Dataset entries
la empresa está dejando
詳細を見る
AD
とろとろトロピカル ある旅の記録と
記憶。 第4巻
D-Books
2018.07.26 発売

• [Required work]:
The data given before this task must be transcribed exactly and in full.

• [Solution to this task]:
la empresa está dejando
詳細を見る
AD
とろとろトロピカル ある旅の記録と
記憶。 第4巻
D-Books
2018.07.26 発売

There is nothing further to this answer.